3. Le poids structurant du solaire dans le mix
Si ce mécanisme est étendu au complément de rémunération, c’est en grande partie en grâce à la montée en puissance du parc photovoltaïque. Avec des volumes sous complément de rémunération en forte croissance (prévision de 31 % des volumes totaux soutenus en 2025), la production solaire devient un déterminant majeur de l’équilibre financier de la CSPE. Sécuriser ces volumes est plutôt un prérequis pour accompagner le développement continu de la filière.
4. Vers une fonction « d’amortisseur » macro-économique
Au-delà de la complexité technique de ces instruments de couverture, l’enjeu est stratégique.
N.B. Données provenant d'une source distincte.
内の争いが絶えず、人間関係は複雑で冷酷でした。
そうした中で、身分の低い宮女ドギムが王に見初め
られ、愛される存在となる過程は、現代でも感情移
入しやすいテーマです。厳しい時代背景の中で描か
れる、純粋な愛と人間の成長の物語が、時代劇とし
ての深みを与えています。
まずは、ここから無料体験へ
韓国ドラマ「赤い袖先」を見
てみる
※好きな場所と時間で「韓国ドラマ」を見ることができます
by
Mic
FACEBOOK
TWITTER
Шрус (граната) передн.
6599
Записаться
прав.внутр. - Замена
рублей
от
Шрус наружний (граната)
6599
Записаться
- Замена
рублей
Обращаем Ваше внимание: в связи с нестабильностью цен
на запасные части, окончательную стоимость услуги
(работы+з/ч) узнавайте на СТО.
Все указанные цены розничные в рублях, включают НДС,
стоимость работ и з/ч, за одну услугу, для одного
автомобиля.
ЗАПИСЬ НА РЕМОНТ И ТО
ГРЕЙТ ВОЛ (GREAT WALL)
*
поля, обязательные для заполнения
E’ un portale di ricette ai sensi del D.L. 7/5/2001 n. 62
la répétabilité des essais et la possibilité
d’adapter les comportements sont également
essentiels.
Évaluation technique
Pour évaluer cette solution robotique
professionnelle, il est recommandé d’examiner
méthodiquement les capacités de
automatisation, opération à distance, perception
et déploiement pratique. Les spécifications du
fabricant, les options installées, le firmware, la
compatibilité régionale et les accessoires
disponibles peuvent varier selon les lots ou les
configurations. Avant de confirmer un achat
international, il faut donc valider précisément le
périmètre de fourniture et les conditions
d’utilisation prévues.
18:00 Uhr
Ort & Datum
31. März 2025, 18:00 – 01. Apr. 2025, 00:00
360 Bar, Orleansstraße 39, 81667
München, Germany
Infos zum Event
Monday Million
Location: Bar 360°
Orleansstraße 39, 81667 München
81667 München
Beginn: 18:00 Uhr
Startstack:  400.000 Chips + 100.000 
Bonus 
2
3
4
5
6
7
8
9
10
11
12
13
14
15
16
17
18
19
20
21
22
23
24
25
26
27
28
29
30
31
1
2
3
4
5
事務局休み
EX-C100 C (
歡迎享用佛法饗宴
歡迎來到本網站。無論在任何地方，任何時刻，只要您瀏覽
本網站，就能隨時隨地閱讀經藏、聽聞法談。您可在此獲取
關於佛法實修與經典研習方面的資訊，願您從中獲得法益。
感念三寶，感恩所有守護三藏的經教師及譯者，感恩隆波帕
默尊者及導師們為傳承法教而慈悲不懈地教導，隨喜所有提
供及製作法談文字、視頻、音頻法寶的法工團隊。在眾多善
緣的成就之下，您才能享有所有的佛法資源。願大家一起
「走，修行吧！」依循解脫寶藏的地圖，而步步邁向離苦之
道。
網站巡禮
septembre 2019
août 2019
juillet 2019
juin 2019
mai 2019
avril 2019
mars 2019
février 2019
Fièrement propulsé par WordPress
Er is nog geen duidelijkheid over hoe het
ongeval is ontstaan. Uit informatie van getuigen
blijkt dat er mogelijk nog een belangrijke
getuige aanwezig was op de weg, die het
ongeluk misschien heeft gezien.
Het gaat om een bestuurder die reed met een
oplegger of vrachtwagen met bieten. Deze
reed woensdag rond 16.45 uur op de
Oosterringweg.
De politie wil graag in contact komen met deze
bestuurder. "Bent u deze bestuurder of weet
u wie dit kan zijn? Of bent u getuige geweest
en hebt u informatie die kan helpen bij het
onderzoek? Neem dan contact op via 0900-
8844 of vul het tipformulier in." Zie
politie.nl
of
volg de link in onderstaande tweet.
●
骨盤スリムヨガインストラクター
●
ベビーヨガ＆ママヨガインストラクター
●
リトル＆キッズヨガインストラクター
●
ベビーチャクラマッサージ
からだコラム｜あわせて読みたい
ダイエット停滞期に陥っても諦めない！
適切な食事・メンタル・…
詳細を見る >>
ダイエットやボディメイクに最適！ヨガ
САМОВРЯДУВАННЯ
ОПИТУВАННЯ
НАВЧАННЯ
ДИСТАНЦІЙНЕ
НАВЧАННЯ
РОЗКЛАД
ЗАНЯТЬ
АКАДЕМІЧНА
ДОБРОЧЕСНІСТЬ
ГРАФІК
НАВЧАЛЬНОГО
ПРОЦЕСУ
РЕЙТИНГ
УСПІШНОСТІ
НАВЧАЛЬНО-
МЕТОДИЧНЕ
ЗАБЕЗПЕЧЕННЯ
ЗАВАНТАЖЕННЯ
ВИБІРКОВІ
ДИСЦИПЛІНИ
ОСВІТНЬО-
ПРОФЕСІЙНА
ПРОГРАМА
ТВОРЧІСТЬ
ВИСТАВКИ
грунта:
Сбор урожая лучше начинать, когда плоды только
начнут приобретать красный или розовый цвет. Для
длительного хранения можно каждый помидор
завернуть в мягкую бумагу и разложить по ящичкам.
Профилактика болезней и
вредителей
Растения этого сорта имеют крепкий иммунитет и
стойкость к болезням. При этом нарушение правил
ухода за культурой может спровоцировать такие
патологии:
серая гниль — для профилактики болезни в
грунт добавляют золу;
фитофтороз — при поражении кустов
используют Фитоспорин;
L’objectif est de réduire drastiquement la volatilité du solde (recette ou dépense) supporté par l’État dans le cadre du Complément de Rémunération.
En immunisant davantage le coût des énergies renouvelables contre les fluctuations quotidiennes des marchés — et par extension contre la volatilité des prix des combustibles fossiles — ce mécanisme permet aux EnR de consolider leur rôle d’amortisseur. Le coût de l’électricité renouvelable deviendrait alors une donnée stable et prévisible pour la collectivité. Cela renforcerait ainsi la pertinence économique du modèle de soutien à long terme.